How will our employee get around in Japan? Japan offers public transportation such as trains and buses, whereas some places in the US do not but most big cities do. Japan has three different types of public transportation methods. Trains, Subway, and the bus are means of public transportation. There are three different types of trains you can take: you have the shinkansen, which is the famous bullet train that provides comfort and speed, JR trains, which is the formal national railway company, and Private lines, which are numerous and provide better service than the JR. All of Japan has the underground line for the subway and provide buses except for in major cities like Tokyo. Japan also prides their public transit system for punctuality and efficiency. They also recommend getting a pay card (bus pass) for longer stays in Japan. (Japan Experience 2015)

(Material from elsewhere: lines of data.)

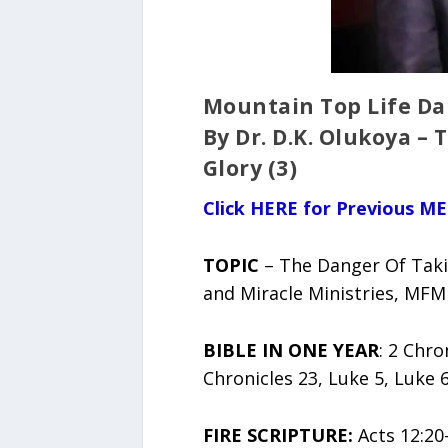
Mountain Top Life Dai
By Dr. D.K. Olukoya –
Glory (3)
Click HERE for Previous ME
TOPIC
– The Danger Of Takin
and Miracle Ministries, MFM
BIBLE IN ONE YEAR
: 2 Chro
Chronicles 23, Luke 5, Luke 6
FIRE SCRIPTURE:
Acts 12:20-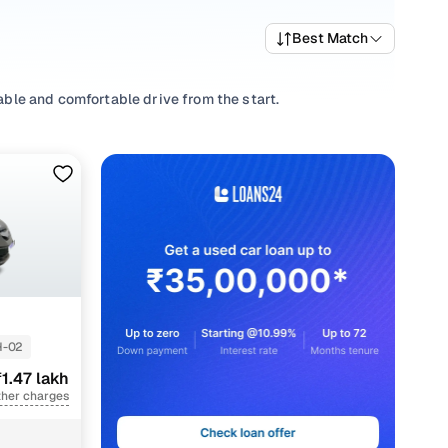
Best Match
iable and comfortable drive from the start.
ts, picking a
Manual
,
Automatic
you’re comfortable with, or
-priced Brio variants that deliver the right mix of
trims and pick what fits your needs.
 that align with your driving style and price range with
-02
1.47 lakh
ther charges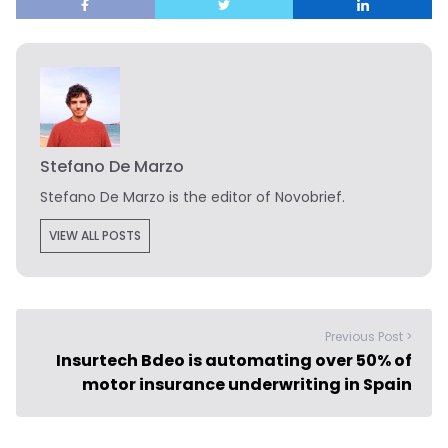
Stefano De Marzo
Stefano De Marzo is the editor of Novobrief.
VIEW ALL POSTS
Previous Post >
Insurtech Bdeo is automating over 50% of
motor insurance underwriting in Spain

According to Vidal owning a car in japan is a little more difficult than here in the US. In japan you must pass some inspection every two years and if you have a car 10 year or older you must pay extra taxes on them. Here in the US car inspections are simply dying out. When purchasing a car in japan you must prove that you can park a car and that you have a parking spot or parking garage. If you do not have any proof of this, you not be getting your license plate. Providing proof of parking is something the US does not do, and in japan you will pay anywhere from $80 to $1000 in parking depending on where you are located. Whereas here in the US we don’t have to prove any of that to purchase a car. (Vidal. 2016)

According to the US Embassy you would first need to obtain an International Drivers licenses but staying in Japan over 90 days would require you to obtain an Japan license. If you do not obtain proper licensing you can be fined, taken to jail and even deported.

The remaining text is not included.